Action item
Examine each line of the data. Copy the line if it includes the word "концерт".

Given information
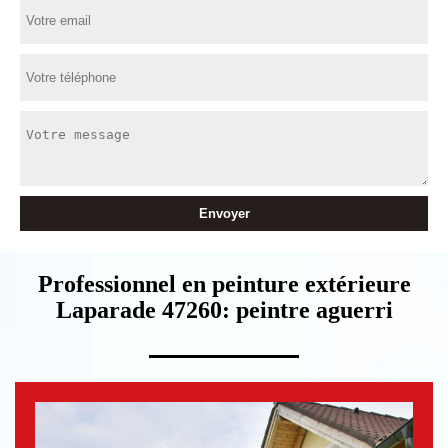
Professionnel en peinture extérieure
Laparade 47260: peintre aguerri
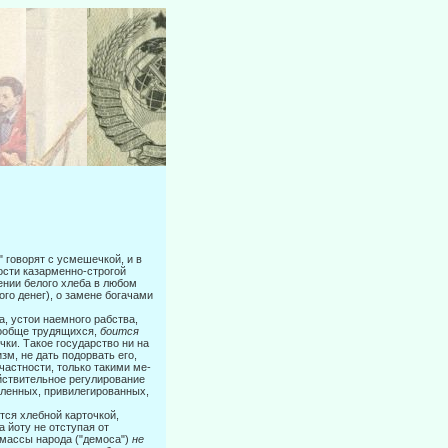
" говорят с усмешечкой, и в
ости казарменно-строгой
ении белого хлеба в любом
ого денег), о замене богачами
а, устои наемного рабства,
вообще трудящихся,
боится
ки. Такое го­сударство ни на
изм, не дать подорвать его,
частности, только такими ме­
йствительное регулирование
вленных, привилегированных,
тся хлебной карточкой,
 йоту не отступая от
 массы народа ("демо­са")
не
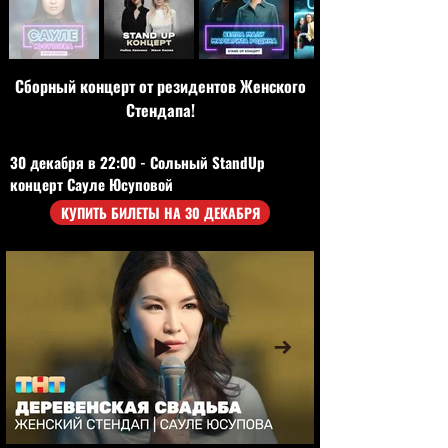
Сборный концерт от резидентов Женского
Стендапа!
30 декабря в 22:00 - Сольный StandUp
концерт Сауле Юсуповой
КУПИТЬ БИЛЕТЫ НА 30 ДЕКАБРЯ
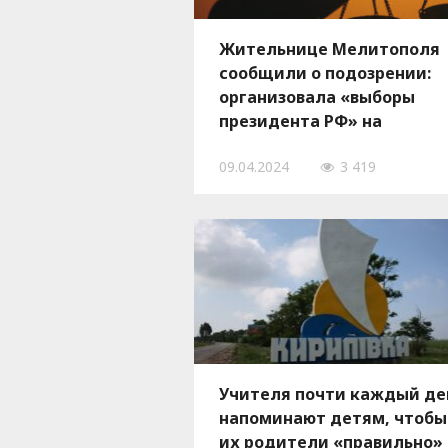
Жительнице Мелитополя
сообщили о подозрении:
организовала «выборы
президента РФ» на
оккупированной территор
09.04.2024
3 419
Запорожской области
Учителя почти каждый де
напоминают детям, чтобы
их родители «правильно»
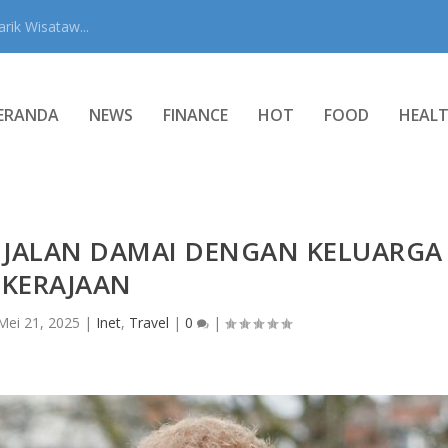
rik Wisataw...
ERANDA
NEWS
FINANCE
HOT
FOOD
HEAL
 JALAN DAMAI DENGAN KELUARGA
KERAJAAN
Mei 21, 2025
|
Inet
,
Travel
|
0
|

Response to this exercise
Сборный концерт от резидентов Женского
концерт Сауле Юсуповой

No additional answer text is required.